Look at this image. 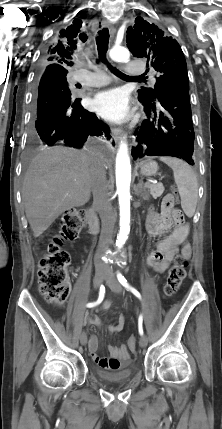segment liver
I'll list each match as a JSON object with an SVG mask.
<instances>
[{"label":"liver","mask_w":222,"mask_h":429,"mask_svg":"<svg viewBox=\"0 0 222 429\" xmlns=\"http://www.w3.org/2000/svg\"><path fill=\"white\" fill-rule=\"evenodd\" d=\"M96 149L87 152L52 147L31 162L23 182L22 200L35 237L40 236L65 211L90 199Z\"/></svg>","instance_id":"obj_1"}]
</instances>
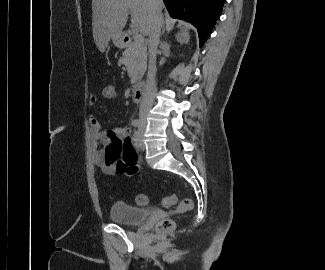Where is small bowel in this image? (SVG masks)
Segmentation results:
<instances>
[{"label": "small bowel", "instance_id": "c3829d8e", "mask_svg": "<svg viewBox=\"0 0 325 270\" xmlns=\"http://www.w3.org/2000/svg\"><path fill=\"white\" fill-rule=\"evenodd\" d=\"M97 101L96 95H90L88 98V104L91 106ZM88 126L93 161L104 174L118 176L124 173L132 174L138 170L137 153L131 143L130 128L115 126L102 130L94 116L89 117Z\"/></svg>", "mask_w": 325, "mask_h": 270}]
</instances>
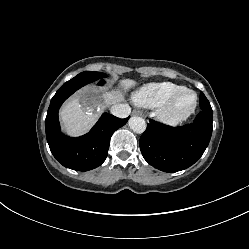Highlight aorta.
Instances as JSON below:
<instances>
[{"label":"aorta","mask_w":249,"mask_h":249,"mask_svg":"<svg viewBox=\"0 0 249 249\" xmlns=\"http://www.w3.org/2000/svg\"><path fill=\"white\" fill-rule=\"evenodd\" d=\"M129 127L138 134L143 133L146 130V122L143 118L134 116L129 119Z\"/></svg>","instance_id":"aorta-1"}]
</instances>
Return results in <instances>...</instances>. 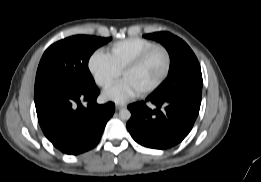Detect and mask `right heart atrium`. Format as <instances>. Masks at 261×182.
Here are the masks:
<instances>
[{
  "label": "right heart atrium",
  "instance_id": "1",
  "mask_svg": "<svg viewBox=\"0 0 261 182\" xmlns=\"http://www.w3.org/2000/svg\"><path fill=\"white\" fill-rule=\"evenodd\" d=\"M88 70L96 85L102 89L109 88L120 77V71L102 51H95L91 54L88 60Z\"/></svg>",
  "mask_w": 261,
  "mask_h": 182
}]
</instances>
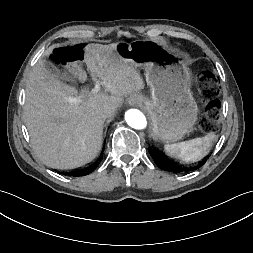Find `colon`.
<instances>
[{
	"instance_id": "1",
	"label": "colon",
	"mask_w": 253,
	"mask_h": 253,
	"mask_svg": "<svg viewBox=\"0 0 253 253\" xmlns=\"http://www.w3.org/2000/svg\"><path fill=\"white\" fill-rule=\"evenodd\" d=\"M83 46L80 44L55 49L53 58L57 63L66 64L77 62L83 59ZM198 90L206 101L204 115L200 119L199 127L205 132H212L216 129L219 119L220 106L217 101L219 85L210 72H203L197 78Z\"/></svg>"
}]
</instances>
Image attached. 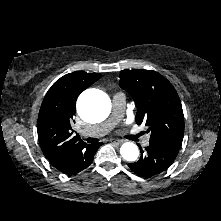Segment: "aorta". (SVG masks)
I'll use <instances>...</instances> for the list:
<instances>
[{"label": "aorta", "mask_w": 221, "mask_h": 221, "mask_svg": "<svg viewBox=\"0 0 221 221\" xmlns=\"http://www.w3.org/2000/svg\"><path fill=\"white\" fill-rule=\"evenodd\" d=\"M110 110L108 98L97 92L82 94L77 102V111L82 119L87 122H96L106 118ZM121 156L129 162L135 161L139 156L136 144L126 142L120 148Z\"/></svg>", "instance_id": "aorta-1"}]
</instances>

━━━━━━━━━━━━━━━━━━━━

**What the exercise asks**
Return a copy of every line in the records that includes the string "white".

**Completed exercise**
[{"label":"liver","mask_w":222,"mask_h":429,"mask_svg":"<svg viewBox=\"0 0 222 429\" xmlns=\"http://www.w3.org/2000/svg\"><path fill=\"white\" fill-rule=\"evenodd\" d=\"M96 149L87 152L52 147L31 162L23 182L22 200L35 237L40 236L65 211L90 199Z\"/></svg>","instance_id":"obj_1"}]
[{"label": "small bowel", "instance_id": "c3829d8e", "mask_svg": "<svg viewBox=\"0 0 325 270\" xmlns=\"http://www.w3.org/2000/svg\"><path fill=\"white\" fill-rule=\"evenodd\" d=\"M97 101L96 95H90L88 98V104L91 106ZM88 126L93 161L104 174L118 176L124 173L132 174L138 170L137 153L131 143L130 128L115 126L102 130L94 116L89 117Z\"/></svg>", "mask_w": 325, "mask_h": 270}]
[{"label":"aorta","mask_w":249,"mask_h":249,"mask_svg":"<svg viewBox=\"0 0 249 249\" xmlns=\"http://www.w3.org/2000/svg\"><path fill=\"white\" fill-rule=\"evenodd\" d=\"M129 127L138 134L143 133L146 130V122L143 118L134 116L129 119Z\"/></svg>","instance_id":"aorta-1"}]
  "mask_svg": "<svg viewBox=\"0 0 261 182\" xmlns=\"http://www.w3.org/2000/svg\"><path fill=\"white\" fill-rule=\"evenodd\" d=\"M88 70L96 85L102 89L109 88L120 77V71L102 51H95L91 54L88 60Z\"/></svg>",
	"mask_svg": "<svg viewBox=\"0 0 253 253\" xmlns=\"http://www.w3.org/2000/svg\"><path fill=\"white\" fill-rule=\"evenodd\" d=\"M83 46L80 44L55 49L53 58L57 63L66 64L77 62L83 59ZM198 90L206 101L204 115L200 119L199 127L205 132H212L216 129L219 119L220 106L217 101L219 85L210 72H203L197 78Z\"/></svg>"
[{"label": "aorta", "mask_w": 221, "mask_h": 221, "mask_svg": "<svg viewBox=\"0 0 221 221\" xmlns=\"http://www.w3.org/2000/svg\"><path fill=\"white\" fill-rule=\"evenodd\" d=\"M110 110L108 98L97 92L82 94L77 102V111L82 119L87 122H96L106 118ZM121 156L129 162L135 161L139 156L136 144L126 142L120 148Z\"/></svg>", "instance_id": "aorta-1"}]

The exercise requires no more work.